#### [What you have to do]
The answer must consist of every line from the entries below that contains the word "acqua".

═══ Data ═══

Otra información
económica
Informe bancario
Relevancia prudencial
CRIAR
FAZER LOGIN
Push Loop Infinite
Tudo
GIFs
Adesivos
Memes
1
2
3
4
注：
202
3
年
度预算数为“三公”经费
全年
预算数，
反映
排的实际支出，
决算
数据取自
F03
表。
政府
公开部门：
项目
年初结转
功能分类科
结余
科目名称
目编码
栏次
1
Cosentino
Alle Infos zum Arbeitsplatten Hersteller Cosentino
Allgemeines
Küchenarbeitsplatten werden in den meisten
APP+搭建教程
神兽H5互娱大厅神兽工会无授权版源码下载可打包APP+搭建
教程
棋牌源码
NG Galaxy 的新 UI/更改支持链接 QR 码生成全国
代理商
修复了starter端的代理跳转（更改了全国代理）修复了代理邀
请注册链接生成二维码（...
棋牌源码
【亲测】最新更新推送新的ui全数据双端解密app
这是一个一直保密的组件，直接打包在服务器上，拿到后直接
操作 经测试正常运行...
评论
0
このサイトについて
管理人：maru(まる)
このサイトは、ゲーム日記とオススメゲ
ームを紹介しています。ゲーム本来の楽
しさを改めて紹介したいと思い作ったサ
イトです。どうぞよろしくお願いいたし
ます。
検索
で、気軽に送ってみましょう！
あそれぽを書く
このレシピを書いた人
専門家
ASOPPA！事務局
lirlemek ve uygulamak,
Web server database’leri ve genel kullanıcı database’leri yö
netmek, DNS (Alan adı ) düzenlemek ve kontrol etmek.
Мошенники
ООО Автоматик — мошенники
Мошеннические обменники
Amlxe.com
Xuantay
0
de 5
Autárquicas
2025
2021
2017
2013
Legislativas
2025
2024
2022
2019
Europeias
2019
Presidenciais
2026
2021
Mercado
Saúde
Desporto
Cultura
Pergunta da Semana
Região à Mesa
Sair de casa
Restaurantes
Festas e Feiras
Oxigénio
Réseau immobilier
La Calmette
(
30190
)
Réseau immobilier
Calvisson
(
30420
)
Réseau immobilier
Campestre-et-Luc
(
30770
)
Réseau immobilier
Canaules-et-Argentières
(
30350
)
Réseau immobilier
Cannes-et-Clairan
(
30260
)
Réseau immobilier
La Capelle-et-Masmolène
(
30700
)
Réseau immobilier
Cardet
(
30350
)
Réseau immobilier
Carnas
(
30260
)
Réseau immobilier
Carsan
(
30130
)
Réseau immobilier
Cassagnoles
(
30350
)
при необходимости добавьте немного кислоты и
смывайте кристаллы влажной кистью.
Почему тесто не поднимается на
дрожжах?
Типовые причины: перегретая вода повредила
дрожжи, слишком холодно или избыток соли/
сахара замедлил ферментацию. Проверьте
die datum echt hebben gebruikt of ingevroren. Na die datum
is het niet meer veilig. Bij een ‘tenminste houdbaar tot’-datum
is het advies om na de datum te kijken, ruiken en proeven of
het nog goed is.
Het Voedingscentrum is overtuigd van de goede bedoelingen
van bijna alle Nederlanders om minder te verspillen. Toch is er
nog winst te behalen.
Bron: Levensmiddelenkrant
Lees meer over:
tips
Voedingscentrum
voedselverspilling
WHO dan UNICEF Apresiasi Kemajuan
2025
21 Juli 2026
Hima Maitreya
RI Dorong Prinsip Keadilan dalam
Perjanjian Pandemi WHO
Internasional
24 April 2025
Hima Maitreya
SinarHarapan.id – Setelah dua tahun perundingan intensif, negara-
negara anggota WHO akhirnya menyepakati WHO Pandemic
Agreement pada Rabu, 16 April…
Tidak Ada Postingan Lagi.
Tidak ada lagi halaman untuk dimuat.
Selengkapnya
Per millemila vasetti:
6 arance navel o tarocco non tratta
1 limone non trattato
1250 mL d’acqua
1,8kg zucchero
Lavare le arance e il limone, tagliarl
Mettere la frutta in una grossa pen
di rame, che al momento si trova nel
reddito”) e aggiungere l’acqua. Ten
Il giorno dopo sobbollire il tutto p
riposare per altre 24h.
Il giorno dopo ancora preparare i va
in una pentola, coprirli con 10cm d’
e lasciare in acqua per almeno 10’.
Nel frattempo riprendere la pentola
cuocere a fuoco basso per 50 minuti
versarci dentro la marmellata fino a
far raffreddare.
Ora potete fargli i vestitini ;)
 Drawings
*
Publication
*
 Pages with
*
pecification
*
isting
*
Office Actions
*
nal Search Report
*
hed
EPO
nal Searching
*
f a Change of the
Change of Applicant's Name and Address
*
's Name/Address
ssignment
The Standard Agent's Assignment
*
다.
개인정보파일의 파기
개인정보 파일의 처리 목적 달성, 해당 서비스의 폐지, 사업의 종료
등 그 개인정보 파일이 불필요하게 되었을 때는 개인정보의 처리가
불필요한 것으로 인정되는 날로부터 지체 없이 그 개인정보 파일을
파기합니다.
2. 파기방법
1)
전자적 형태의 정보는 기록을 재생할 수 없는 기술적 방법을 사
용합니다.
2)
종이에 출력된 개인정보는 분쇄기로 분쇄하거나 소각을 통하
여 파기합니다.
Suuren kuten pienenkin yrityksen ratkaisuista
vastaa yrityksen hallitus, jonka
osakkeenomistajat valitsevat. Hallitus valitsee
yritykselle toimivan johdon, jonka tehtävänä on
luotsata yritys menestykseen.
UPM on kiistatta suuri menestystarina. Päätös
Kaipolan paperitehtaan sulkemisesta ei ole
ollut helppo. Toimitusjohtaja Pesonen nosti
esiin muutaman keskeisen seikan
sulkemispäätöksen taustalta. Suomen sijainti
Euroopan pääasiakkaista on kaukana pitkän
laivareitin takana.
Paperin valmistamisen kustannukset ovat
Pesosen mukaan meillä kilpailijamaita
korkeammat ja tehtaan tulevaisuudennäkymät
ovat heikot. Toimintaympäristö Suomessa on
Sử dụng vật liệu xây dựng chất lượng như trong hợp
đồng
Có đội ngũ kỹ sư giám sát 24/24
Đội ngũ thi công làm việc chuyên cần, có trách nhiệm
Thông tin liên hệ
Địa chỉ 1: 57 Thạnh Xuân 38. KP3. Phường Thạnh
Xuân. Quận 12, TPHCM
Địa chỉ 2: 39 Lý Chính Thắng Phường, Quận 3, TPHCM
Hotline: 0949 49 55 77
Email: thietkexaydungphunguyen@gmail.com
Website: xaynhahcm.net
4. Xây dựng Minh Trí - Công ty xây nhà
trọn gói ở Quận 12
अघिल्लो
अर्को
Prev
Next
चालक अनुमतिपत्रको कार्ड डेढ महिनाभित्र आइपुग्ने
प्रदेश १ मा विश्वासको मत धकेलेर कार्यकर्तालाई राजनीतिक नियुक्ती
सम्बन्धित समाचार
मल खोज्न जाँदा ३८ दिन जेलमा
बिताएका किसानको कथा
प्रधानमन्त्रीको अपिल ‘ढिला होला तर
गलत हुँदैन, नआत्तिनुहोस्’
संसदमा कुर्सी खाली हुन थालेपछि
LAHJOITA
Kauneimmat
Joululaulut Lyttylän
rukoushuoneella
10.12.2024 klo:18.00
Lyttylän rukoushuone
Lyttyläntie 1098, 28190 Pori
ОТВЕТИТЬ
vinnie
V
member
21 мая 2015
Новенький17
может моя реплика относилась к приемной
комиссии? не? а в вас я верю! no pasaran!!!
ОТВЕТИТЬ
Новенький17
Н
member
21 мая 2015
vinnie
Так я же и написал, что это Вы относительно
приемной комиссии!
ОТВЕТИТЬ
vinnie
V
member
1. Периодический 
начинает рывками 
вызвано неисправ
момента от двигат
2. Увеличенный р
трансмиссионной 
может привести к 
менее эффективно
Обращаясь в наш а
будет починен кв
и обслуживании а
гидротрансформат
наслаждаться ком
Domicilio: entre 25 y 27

═══

#### [Solution]
1250 mL d’acqua
reddito”) e aggiungere l’acqua. Ten
e lasciare in acqua per almeno 10’.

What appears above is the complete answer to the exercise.